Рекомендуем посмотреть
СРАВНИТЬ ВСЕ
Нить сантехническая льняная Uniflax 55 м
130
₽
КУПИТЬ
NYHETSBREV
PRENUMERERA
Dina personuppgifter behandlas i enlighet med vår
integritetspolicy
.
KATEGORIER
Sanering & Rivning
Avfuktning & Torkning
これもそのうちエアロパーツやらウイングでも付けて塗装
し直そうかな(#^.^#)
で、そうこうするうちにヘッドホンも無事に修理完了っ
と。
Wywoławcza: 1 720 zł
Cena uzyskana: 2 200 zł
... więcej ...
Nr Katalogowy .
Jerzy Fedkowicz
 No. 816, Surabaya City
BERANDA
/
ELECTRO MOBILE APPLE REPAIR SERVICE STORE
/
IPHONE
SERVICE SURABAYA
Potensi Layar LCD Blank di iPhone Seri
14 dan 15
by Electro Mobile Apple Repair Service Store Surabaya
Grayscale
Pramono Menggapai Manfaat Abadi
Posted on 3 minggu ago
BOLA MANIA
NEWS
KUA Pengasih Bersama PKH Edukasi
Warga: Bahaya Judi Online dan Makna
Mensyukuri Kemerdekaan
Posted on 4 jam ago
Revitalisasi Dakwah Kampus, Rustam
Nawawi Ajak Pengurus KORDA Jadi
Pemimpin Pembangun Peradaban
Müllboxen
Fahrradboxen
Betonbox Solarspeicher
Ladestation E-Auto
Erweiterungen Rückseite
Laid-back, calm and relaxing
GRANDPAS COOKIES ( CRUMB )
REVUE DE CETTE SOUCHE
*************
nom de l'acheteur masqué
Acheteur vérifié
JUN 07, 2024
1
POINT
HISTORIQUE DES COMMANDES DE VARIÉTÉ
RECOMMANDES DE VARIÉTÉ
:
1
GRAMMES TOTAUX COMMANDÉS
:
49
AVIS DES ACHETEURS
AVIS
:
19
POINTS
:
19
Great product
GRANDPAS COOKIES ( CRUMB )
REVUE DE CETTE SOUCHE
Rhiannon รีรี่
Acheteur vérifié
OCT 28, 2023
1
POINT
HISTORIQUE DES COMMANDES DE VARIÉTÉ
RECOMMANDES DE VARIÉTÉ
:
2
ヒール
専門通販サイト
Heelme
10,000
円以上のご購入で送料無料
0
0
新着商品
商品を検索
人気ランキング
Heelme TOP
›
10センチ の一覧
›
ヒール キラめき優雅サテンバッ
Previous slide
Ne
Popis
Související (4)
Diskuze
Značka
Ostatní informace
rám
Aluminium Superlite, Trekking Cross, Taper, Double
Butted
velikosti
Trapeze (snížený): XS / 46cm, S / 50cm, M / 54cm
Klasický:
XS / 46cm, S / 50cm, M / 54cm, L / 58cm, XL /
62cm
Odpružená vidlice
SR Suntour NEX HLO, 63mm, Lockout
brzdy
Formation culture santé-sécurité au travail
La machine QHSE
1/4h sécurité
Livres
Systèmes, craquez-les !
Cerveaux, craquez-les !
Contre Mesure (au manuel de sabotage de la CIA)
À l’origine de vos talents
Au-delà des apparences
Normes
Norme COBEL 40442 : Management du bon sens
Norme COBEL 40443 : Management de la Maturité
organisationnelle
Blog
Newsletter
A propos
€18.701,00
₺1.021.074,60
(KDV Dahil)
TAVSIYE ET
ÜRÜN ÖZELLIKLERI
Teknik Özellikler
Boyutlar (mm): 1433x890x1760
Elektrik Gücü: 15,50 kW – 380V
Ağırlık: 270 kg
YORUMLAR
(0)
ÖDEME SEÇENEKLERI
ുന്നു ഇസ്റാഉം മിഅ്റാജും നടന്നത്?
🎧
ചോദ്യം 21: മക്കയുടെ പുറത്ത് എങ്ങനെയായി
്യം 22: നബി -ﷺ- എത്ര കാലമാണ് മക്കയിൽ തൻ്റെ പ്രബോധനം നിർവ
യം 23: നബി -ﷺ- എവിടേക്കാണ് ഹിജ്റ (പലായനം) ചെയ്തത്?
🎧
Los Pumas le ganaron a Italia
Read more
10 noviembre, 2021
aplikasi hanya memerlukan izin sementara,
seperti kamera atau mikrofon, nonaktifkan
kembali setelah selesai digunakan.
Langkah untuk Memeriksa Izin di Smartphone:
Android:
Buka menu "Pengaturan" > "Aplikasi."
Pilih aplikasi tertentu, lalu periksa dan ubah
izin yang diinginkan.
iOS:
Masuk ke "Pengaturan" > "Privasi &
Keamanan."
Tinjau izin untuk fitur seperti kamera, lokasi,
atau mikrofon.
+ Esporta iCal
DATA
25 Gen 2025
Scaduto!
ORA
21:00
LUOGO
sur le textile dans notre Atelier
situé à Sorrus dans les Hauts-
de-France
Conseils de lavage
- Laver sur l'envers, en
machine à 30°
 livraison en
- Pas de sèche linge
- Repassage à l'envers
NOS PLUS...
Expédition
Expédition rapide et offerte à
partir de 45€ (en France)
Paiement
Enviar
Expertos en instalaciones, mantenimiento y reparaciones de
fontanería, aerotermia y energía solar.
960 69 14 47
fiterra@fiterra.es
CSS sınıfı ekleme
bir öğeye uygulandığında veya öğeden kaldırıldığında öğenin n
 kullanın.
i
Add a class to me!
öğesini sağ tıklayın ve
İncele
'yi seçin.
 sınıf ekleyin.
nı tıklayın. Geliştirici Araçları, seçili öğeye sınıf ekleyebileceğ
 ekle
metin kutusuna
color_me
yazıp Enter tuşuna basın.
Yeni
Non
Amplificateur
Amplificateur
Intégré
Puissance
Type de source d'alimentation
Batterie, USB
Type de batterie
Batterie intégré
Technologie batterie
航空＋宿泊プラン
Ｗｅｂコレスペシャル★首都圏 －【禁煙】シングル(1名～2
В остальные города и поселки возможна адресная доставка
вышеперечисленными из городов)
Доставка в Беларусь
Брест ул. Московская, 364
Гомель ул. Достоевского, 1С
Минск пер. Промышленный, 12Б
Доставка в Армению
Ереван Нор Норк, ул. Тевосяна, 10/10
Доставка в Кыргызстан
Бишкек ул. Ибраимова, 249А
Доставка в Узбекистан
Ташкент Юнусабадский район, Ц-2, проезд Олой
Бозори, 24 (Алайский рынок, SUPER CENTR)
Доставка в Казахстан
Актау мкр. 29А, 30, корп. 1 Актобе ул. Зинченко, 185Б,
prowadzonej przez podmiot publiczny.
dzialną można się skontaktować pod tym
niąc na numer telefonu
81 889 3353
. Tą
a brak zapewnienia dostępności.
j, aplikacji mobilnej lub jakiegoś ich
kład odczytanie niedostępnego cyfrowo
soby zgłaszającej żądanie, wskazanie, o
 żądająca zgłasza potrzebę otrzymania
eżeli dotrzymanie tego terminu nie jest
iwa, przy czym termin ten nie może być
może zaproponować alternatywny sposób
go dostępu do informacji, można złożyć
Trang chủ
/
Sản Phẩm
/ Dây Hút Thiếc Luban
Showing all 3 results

+ + + + +

_Action item:_
Once more, print every line of the material exactly.

_Your solution:_
Рекомендуем посмотреть
СРАВНИТЬ ВСЕ
Нить сантехническая льняная Uniflax 55 м
130
₽
КУПИТЬ
NYHETSBREV
PRENUMERERA
Dina personuppgifter behandlas i enlighet med vår
integritetspolicy
.
KATEGORIER
Sanering & Rivning
Avfuktning & Torkning
これもそのうちエアロパーツやらウイングでも付けて塗装
し直そうかな(#^.^#)
で、そうこうするうちにヘッドホンも無事に修理完了っ
と。
Wywoławcza: 1 720 zł
Cena uzyskana: 2 200 zł
... więcej ...
Nr Katalogowy .
Jerzy Fedkowicz
 No. 816, Surabaya City
BERANDA
/
ELECTRO MOBILE APPLE REPAIR SERVICE STORE
/
IPHONE
SERVICE SURABAYA
Potensi Layar LCD Blank di iPhone Seri
14 dan 15
by Electro Mobile Apple Repair Service Store Surabaya
Grayscale
Pramono Menggapai Manfaat Abadi
Posted on 3 minggu ago
BOLA MANIA
NEWS
KUA Pengasih Bersama PKH Edukasi
Warga: Bahaya Judi Online dan Makna
Mensyukuri Kemerdekaan
Posted on 4 jam ago
Revitalisasi Dakwah Kampus, Rustam
Nawawi Ajak Pengurus KORDA Jadi
Pemimpin Pembangun Peradaban
Müllboxen
Fahrradboxen
Betonbox Solarspeicher
Ladestation E-Auto
Erweiterungen Rückseite
Laid-back, calm and relaxing
GRANDPAS COOKIES ( CRUMB )
REVUE DE CETTE SOUCHE
*************
nom de l'acheteur masqué
Acheteur vérifié
JUN 07, 2024
1
POINT
HISTORIQUE DES COMMANDES DE VARIÉTÉ
RECOMMANDES DE VARIÉTÉ
:
1
GRAMMES TOTAUX COMMANDÉS
:
49
AVIS DES ACHETEURS
AVIS
:
19
POINTS
:
19
Great product
GRANDPAS COOKIES ( CRUMB )
REVUE DE CETTE SOUCHE
Rhiannon รีรี่
Acheteur vérifié
OCT 28, 2023
1
POINT
HISTORIQUE DES COMMANDES DE VARIÉTÉ
RECOMMANDES DE VARIÉTÉ
:
2
ヒール
専門通販サイト
Heelme
10,000
円以上のご購入で送料無料
0
0
新着商品
商品を検索
人気ランキング
Heelme TOP
›
10センチ の一覧
›
ヒール キラめき優雅サテンバッ
Previous slide
Ne
Popis
Související (4)
Diskuze
Značka
Ostatní informace
rám
Aluminium Superlite, Trekking Cross, Taper, Double
Butted
velikosti
Trapeze (snížený): XS / 46cm, S / 50cm, M / 54cm
Klasický:
XS / 46cm, S / 50cm, M / 54cm, L / 58cm, XL /
62cm
Odpružená vidlice
SR Suntour NEX HLO, 63mm, Lockout
brzdy
Formation culture santé-sécurité au travail
La machine QHSE
1/4h sécurité
Livres
Systèmes, craquez-les !
Cerveaux, craquez-les !
Contre Mesure (au manuel de sabotage de la CIA)
À l’origine de vos talents
Au-delà des apparences
Normes
Norme COBEL 40442 : Management du bon sens
Norme COBEL 40443 : Management de la Maturité
organisationnelle
Blog
Newsletter
A propos
€18.701,00
₺1.021.074,60
(KDV Dahil)
TAVSIYE ET
ÜRÜN ÖZELLIKLERI
Teknik Özellikler
Boyutlar (mm): 1433x890x1760
Elektrik Gücü: 15,50 kW – 380V
Ağırlık: 270 kg
YORUMLAR
(0)
ÖDEME SEÇENEKLERI
ുന്നു ഇസ്റാഉം മിഅ്റാജും നടന്നത്?
🎧
ചോദ്യം 21: മക്കയുടെ പുറത്ത് എങ്ങനെയായി
്യം 22: നബി -ﷺ- എത്ര കാലമാണ് മക്കയിൽ തൻ്റെ പ്രബോധനം നിർവ
യം 23: നബി -ﷺ- എവിടേക്കാണ് ഹിജ്റ (പലായനം) ചെയ്തത്?
🎧
Los Pumas le ganaron a Italia
Read more
10 noviembre, 2021
aplikasi hanya memerlukan izin sementara,
seperti kamera atau mikrofon, nonaktifkan
kembali setelah selesai digunakan.
Langkah untuk Memeriksa Izin di Smartphone:
Android:
Buka menu "Pengaturan" > "Aplikasi."
Pilih aplikasi tertentu, lalu periksa dan ubah
izin yang diinginkan.
iOS:
Masuk ke "Pengaturan" > "Privasi &
Keamanan."
Tinjau izin untuk fitur seperti kamera, lokasi,
atau mikrofon.
+ Esporta iCal
DATA
25 Gen 2025
Scaduto!
ORA
21:00
LUOGO
sur le textile dans notre Atelier
situé à Sorrus dans les Hauts-
de-France
Conseils de lavage
- Laver sur l'envers, en
machine à 30°
 livraison en
- Pas de sèche linge
- Repassage à l'envers
NOS PLUS...
Expédition
Expédition rapide et offerte à
partir de 45€ (en France)
Paiement
Enviar
Expertos en instalaciones, mantenimiento y reparaciones de
fontanería, aerotermia y energía solar.
960 69 14 47
fiterra@fiterra.es
CSS sınıfı ekleme
bir öğeye uygulandığında veya öğeden kaldırıldığında öğenin n
 kullanın.
i
Add a class to me!
öğesini sağ tıklayın ve
İncele
'yi seçin.
 sınıf ekleyin.
nı tıklayın. Geliştirici Araçları, seçili öğeye sınıf ekleyebileceğ
 ekle
metin kutusuna
color_me
yazıp Enter tuşuna basın.
Yeni
Non
Amplificateur
Amplificateur
Intégré
Puissance
Type de source d'alimentation
Batterie, USB
Type de batterie
Batterie intégré
Technologie batterie
航空＋宿泊プラン
Ｗｅｂコレスペシャル★首都圏 －【禁煙】シングル(1名～2
В остальные города и поселки возможна адресная доставка
вышеперечисленными из городов)
Доставка в Беларусь
Брест ул. Московская, 364
Гомель ул. Достоевского, 1С
Минск пер. Промышленный, 12Б
Доставка в Армению
Ереван Нор Норк, ул. Тевосяна, 10/10
Доставка в Кыргызстан
Бишкек ул. Ибраимова, 249А
Доставка в Узбекистан
Ташкент Юнусабадский район, Ц-2, проезд Олой
Бозори, 24 (Алайский рынок, SUPER CENTR)
Доставка в Казахстан
Актау мкр. 29А, 30, корп. 1 Актобе ул. Зинченко, 185Б,
prowadzonej przez podmiot publiczny.
dzialną można się skontaktować pod tym
niąc na numer telefonu
81 889 3353
. Tą
a brak zapewnienia dostępności.
j, aplikacji mobilnej lub jakiegoś ich
kład odczytanie niedostępnego cyfrowo
soby zgłaszającej żądanie, wskazanie, o
 żądająca zgłasza potrzebę otrzymania
eżeli dotrzymanie tego terminu nie jest
iwa, przy czym termin ten nie może być
może zaproponować alternatywny sposób
go dostępu do informacji, można złożyć
Trang chủ
/
Sản Phẩm
/ Dây Hút Thiếc Luban
Showing all 3 results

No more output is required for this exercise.